You should try out Google Colab at some point. It is a free online environment for running Jupyter notebooks that can sync with your Google Drive. A tutorial is here: Colab Tutorial.

A more useful (but not free) resource is Julius.ai. I recommend that you get an academic subscription for at least a couple of months. It was $20 per month, though it might have gone up. And, if you are at JGSB, you can get reimbursed from your research budget. It integrates generative AI (ChatGPT and alternatives) with a python environment. You can upload data files and ask ChatGPT to write python code to do whatever you want and then see the results, revise your prompt if needed, etc. You can download and save tables or images that it creates for you. We will demonstrate it in class on Monday. There are other ways to use generative AI with python, but none of the best methods are free, because someone has to pay OpenAI or Google or whomever for access to the latest models. For example, there is a Github Copilot extension for VS Code, but then you need a subscription to Github Copilot.

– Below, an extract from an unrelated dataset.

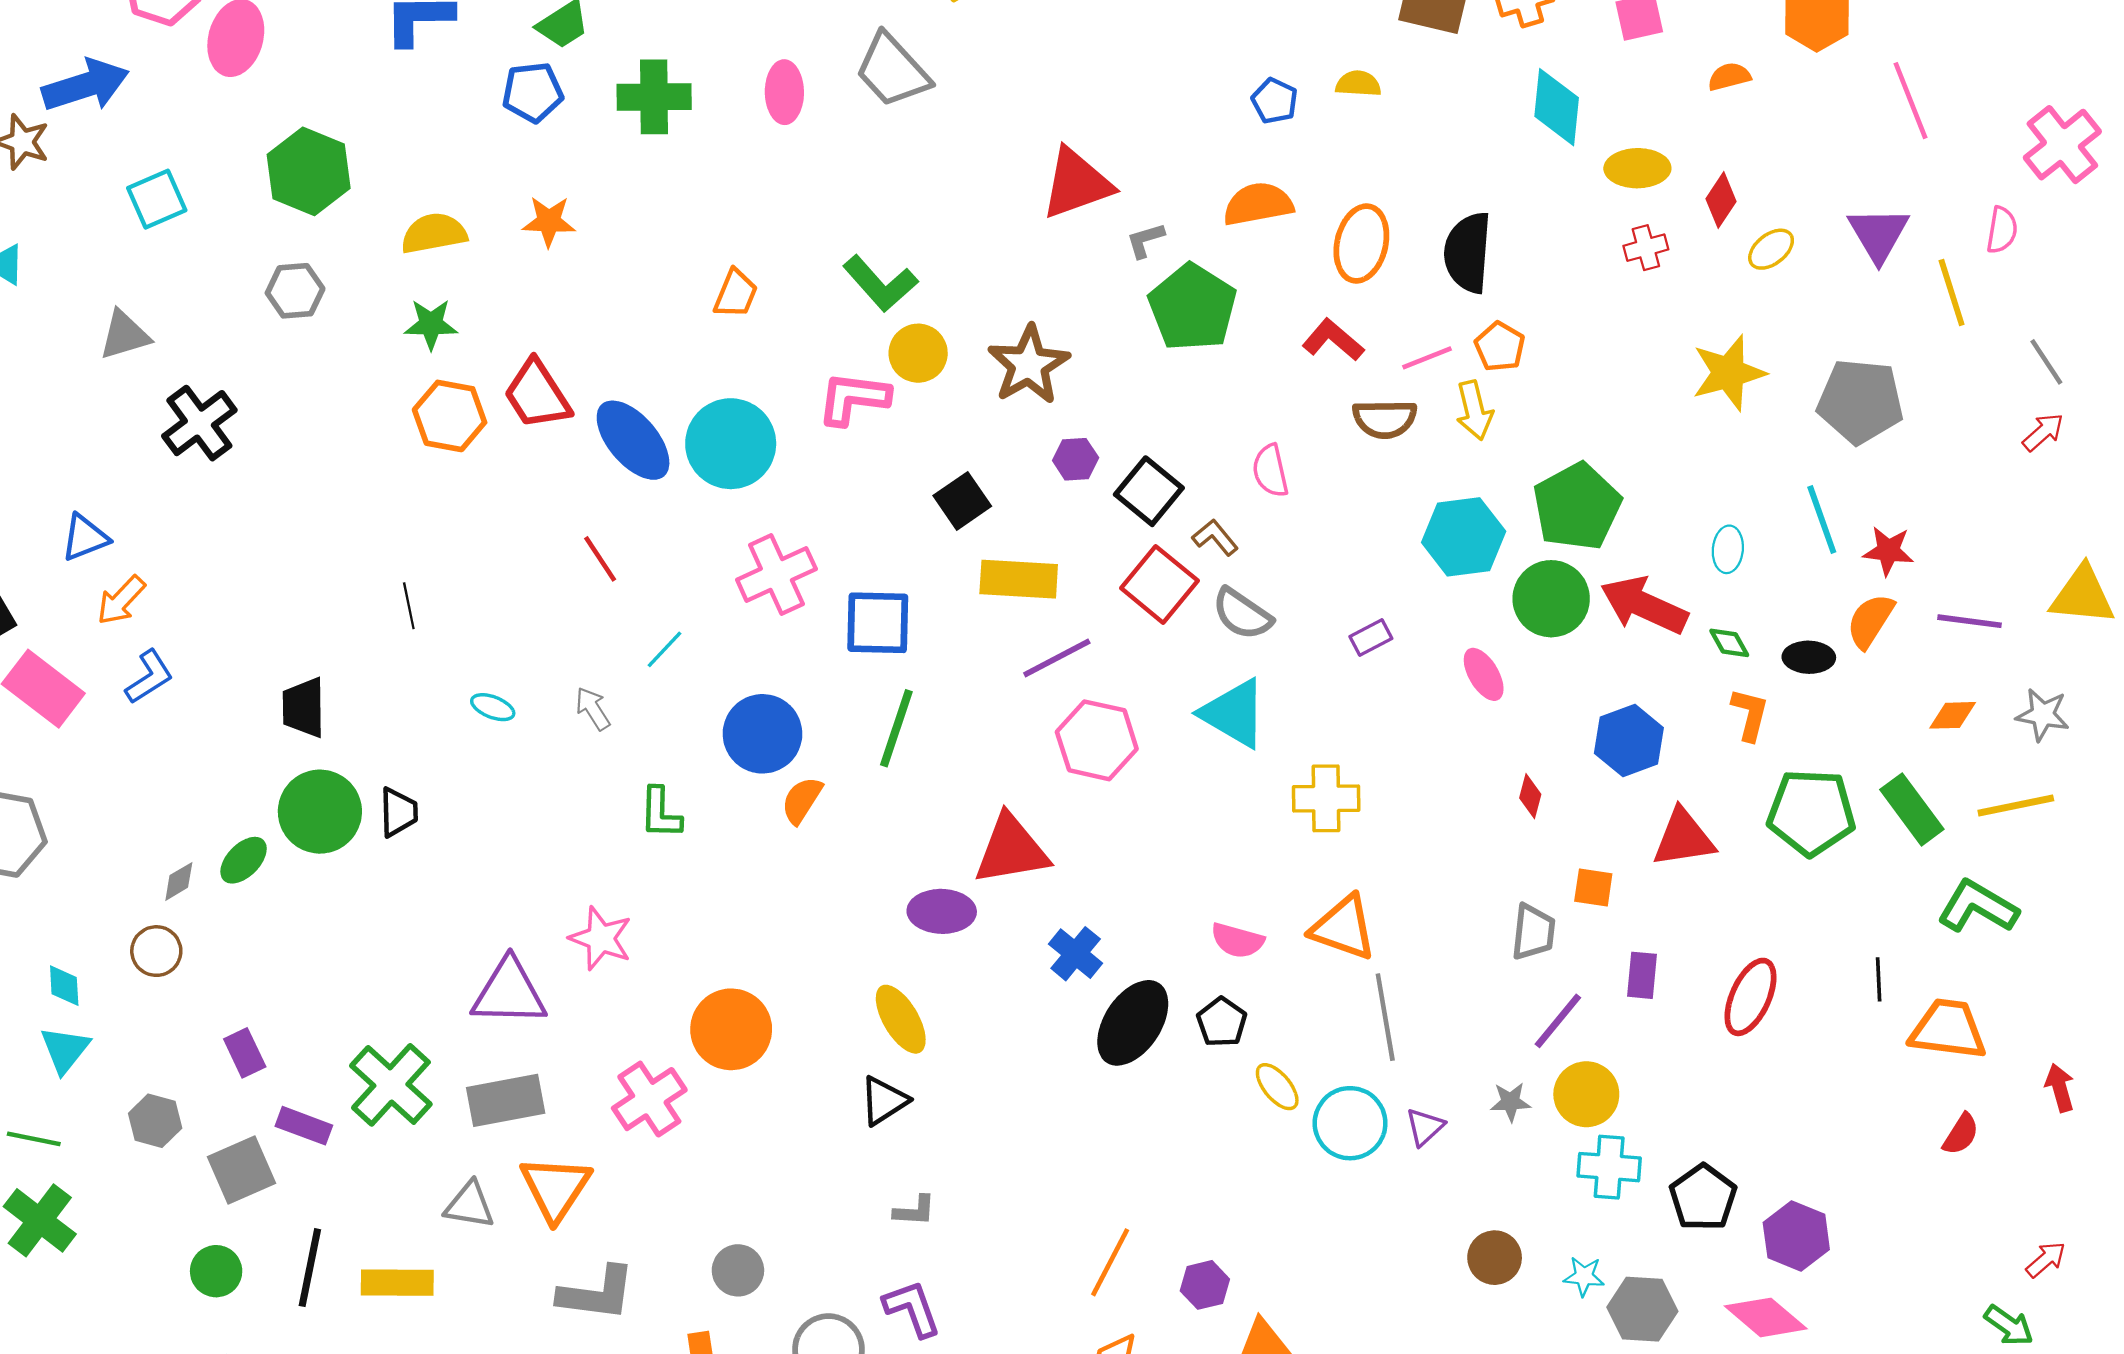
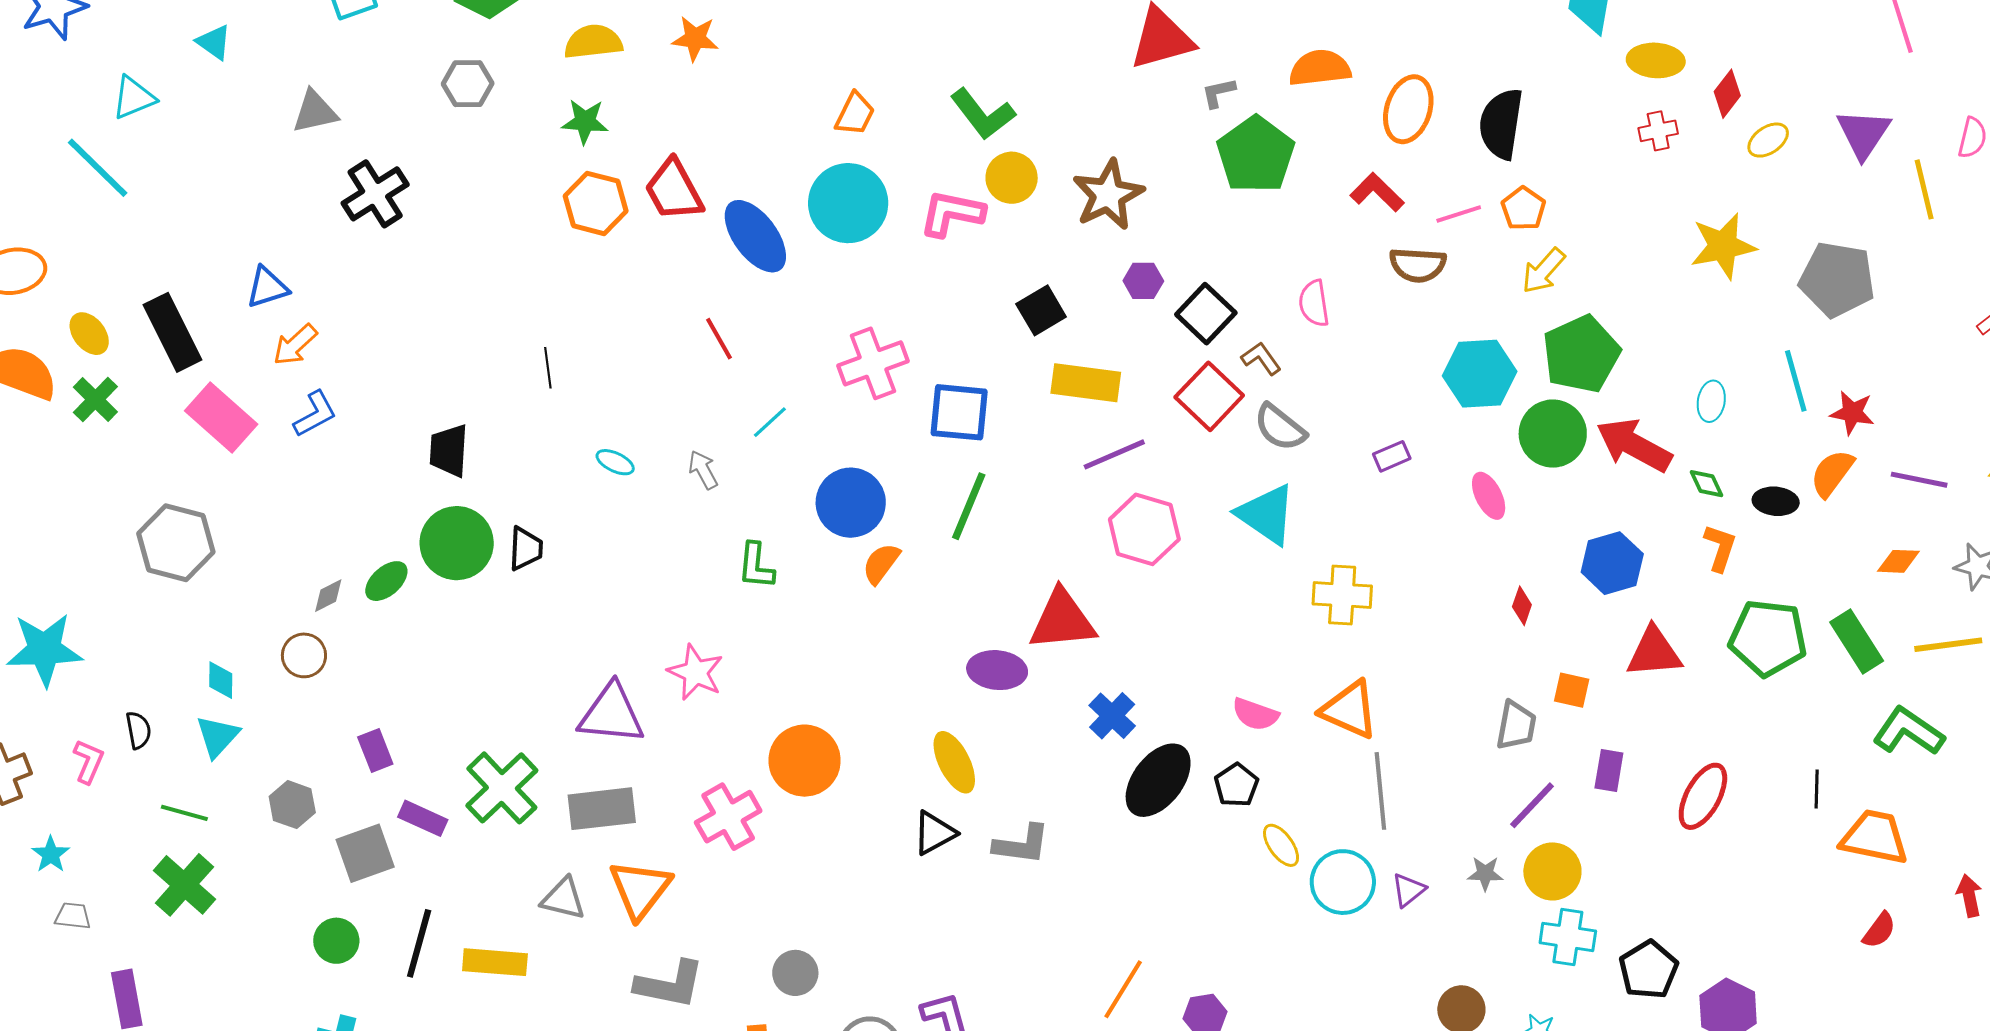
yellow arrow: (1474, 410) -> (1543, 271), moved, turned 51
cyan circle: (731, 444) -> (848, 203), moved
gray L-shape: (915, 1211) -> (1022, 845), moved, size x1.5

Another useful thing is github. At this point, it will be useful to you mostly because many many people put their code there and you may want to download some. You can learn to use git from the command line or a GUI, or you can just learn to click a button. You should download the Sargent-Stachurski notebooks. We’ll also look at some of Kevin Sheppard’s stuff (Sheppard is an econometrician at Oxford). Open Source Asset Pricing is another useful resource, though all of their code is in R.

Honor Code

The Rice University honor code applies to all work in this course. Each student must do his or her own assignments, but it is allowed and in fact encouraged for students to seek advice from each other.

Disability Accommodations

Any student with a documented disability requiring accommodations in this course is encouraged to contact me outside of class. All discussions will remain confidential. Any adjustments or accommodations regarding assignments or the final exam must be made in advance. Students with disabilities should also contact Disability Support Services in the Allen Center.